*PROVIDED RECORDS*
........
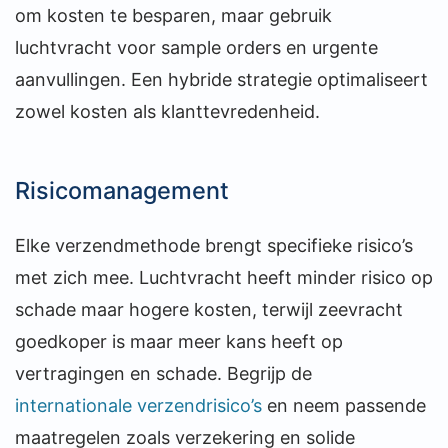
om kosten te besparen, maar gebruik
luchtvracht voor sample orders en urgente
aanvullingen. Een hybride strategie optimaliseert
zowel kosten als klanttevredenheid.
Risicomanagement
Elke verzendmethode brengt specifieke risico’s
met zich mee. Luchtvracht heeft minder risico op
schade maar hogere kosten, terwijl zeevracht
goedkoper is maar meer kans heeft op
vertragingen en schade. Begrijp de
internationale verzendrisico’s
en neem passende
maatregelen zoals verzekering en solide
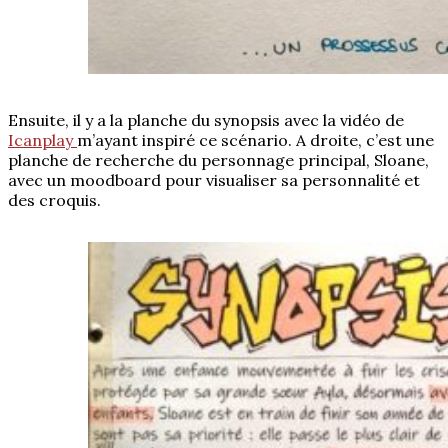
Ensuite, il y a la planche du synopsis avec la vidéo de
Icanplay
m’ayant inspiré ce scénario. A droite, c’est une
planche de recherche du personnage principal, Sloane,
avec un moodboard pour visualiser sa personnalité et
des croquis.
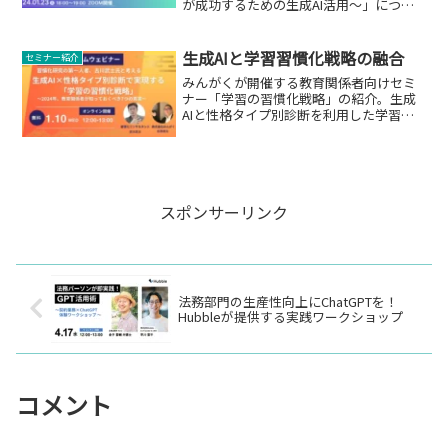
が成功するための生成AI活用～」につい
て。
生成AIと学習習慣化戦略の融合
セミナー紹介
みんがくが開催する教育関係者向けセミ
ナー「学習の習慣化戦略」の紹介。生成
AIと性格タイプ別診断を利用した学習習
慣化について。
スポンサーリンク
法務部門の生産性向上にChatGPTを！
Hubbleが提供する実践ワークショップ
コメント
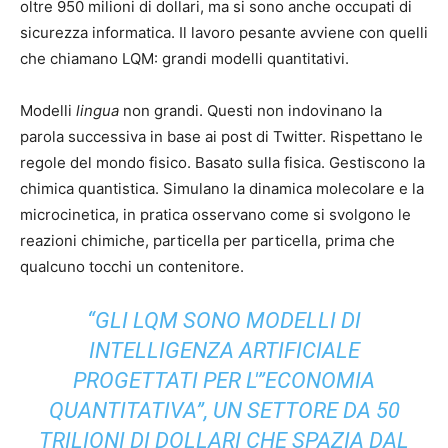
oltre 950 milioni di dollari, ma si sono anche occupati di
sicurezza informatica. Il lavoro pesante avviene con quelli
che chiamano LQM: grandi modelli quantitativi.
Modelli
lingua
non grandi. Questi non indovinano la
parola successiva in base ai post di Twitter. Rispettano le
regole del mondo fisico. Basato sulla fisica. Gestiscono la
chimica quantistica. Simulano la dinamica molecolare e la
microcinetica, in pratica osservano come si svolgono le
reazioni chimiche, particella per particella, prima che
qualcuno tocchi un contenitore.
“GLI LQM SONO MODELLI DI
INTELLIGENZA ARTIFICIALE
PROGETTATI PER L'”ECONOMIA
QUANTITATIVA”, UN SETTORE DA 50
TRILIONI DI DOLLARI CHE SPAZIA DAL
........
*TASK ITEM*
Take the lines of the material above from the first through the one containing "non grandi. Questi non indovinano la", both included, and print them exactly without the pictures.

*ANSWER BELOW*
om kosten te besparen, maar gebruik
luchtvracht voor sample orders en urgente
aanvullingen. Een hybride strategie optimaliseert
zowel kosten als klanttevredenheid.
Risicomanagement
Elke verzendmethode brengt specifieke risico’s
met zich mee. Luchtvracht heeft minder risico op
schade maar hogere kosten, terwijl zeevracht
goedkoper is maar meer kans heeft op
vertragingen en schade. Begrijp de
internationale verzendrisico’s
en neem passende
maatregelen zoals verzekering en solide
Ensuite, il y a la planche du synopsis avec la vidéo de
Icanplay
m’ayant inspiré ce scénario. A droite, c’est une
planche de recherche du personnage principal, Sloane,
avec un moodboard pour visualiser sa personnalité et
des croquis.
が成功するための生成AI活用～」につい
て。
生成AIと学習習慣化戦略の融合
セミナー紹介
みんがくが開催する教育関係者向けセミ
ナー「学習の習慣化戦略」の紹介。生成
AIと性格タイプ別診断を利用した学習習
慣化について。
スポンサーリンク
法務部門の生産性向上にChatGPTを！
Hubbleが提供する実践ワークショップ
コメント
oltre 950 milioni di dollari, ma si sono anche occupati di
sicurezza informatica. Il lavoro pesante avviene con quelli
che chiamano LQM: grandi modelli quantitativi.
Modelli
lingua
non grandi. Questi non indovinano la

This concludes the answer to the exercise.